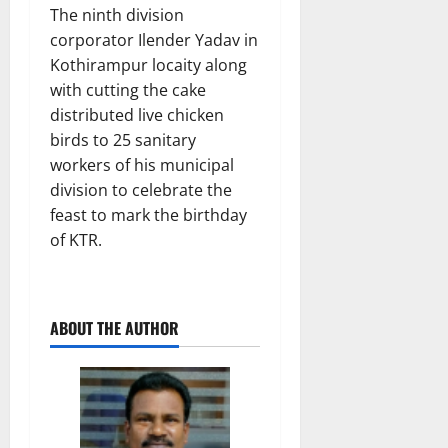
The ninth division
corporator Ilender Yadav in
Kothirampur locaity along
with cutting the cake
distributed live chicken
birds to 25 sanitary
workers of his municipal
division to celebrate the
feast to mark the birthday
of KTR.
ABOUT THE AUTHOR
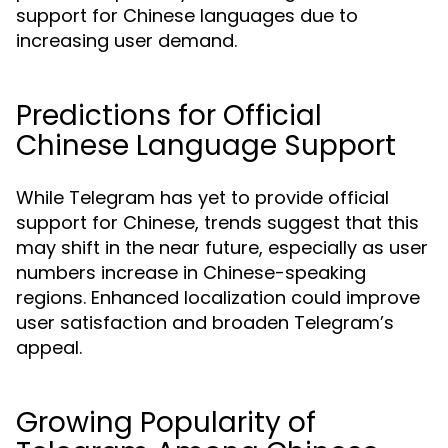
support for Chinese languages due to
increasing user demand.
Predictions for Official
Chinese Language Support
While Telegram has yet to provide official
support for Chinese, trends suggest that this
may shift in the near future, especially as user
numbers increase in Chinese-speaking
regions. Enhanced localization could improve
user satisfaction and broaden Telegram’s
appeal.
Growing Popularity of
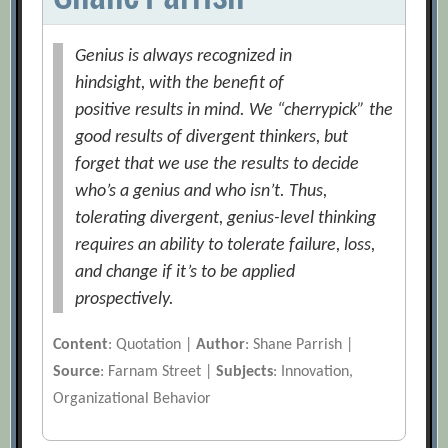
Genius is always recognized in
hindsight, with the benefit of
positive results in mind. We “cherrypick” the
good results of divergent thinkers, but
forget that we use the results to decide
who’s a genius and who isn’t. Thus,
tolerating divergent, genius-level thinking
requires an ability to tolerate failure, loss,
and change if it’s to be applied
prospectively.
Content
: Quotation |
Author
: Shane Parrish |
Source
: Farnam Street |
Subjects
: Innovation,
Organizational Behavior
————————
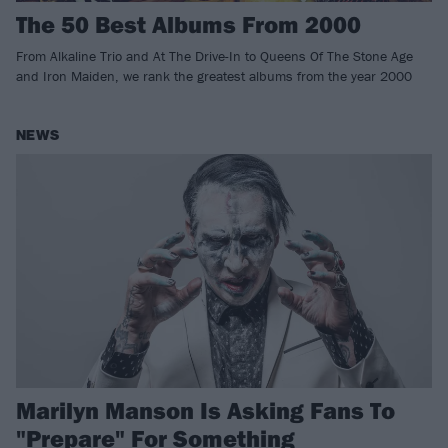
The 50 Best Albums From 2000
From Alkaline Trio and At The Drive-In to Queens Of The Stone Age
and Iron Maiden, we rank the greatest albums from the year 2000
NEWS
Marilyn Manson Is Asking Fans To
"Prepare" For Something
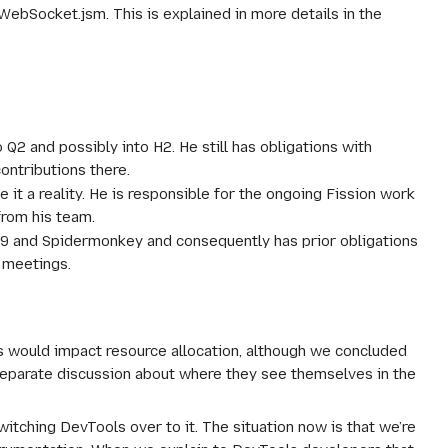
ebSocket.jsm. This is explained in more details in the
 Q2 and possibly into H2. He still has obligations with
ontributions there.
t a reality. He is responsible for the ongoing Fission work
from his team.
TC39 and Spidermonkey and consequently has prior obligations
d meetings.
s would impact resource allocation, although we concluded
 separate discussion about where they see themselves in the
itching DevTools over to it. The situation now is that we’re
————————
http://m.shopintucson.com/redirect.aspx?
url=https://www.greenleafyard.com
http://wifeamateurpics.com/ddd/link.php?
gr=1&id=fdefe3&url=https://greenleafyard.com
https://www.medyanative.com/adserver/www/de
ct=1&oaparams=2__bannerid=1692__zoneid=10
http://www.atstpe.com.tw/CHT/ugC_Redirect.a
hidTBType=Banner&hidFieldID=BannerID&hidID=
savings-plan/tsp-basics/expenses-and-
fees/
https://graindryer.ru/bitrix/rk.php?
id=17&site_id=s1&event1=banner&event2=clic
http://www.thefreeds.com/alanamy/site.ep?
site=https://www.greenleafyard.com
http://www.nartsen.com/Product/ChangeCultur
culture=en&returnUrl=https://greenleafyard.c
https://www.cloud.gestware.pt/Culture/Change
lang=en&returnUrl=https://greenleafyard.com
————————
## TASK TO COMPLETE
Copy each line of the records above that carries the word "Telegram".

## RESULT BELOW
While Telegram has yet to provide official
user satisfaction and broaden Telegram’s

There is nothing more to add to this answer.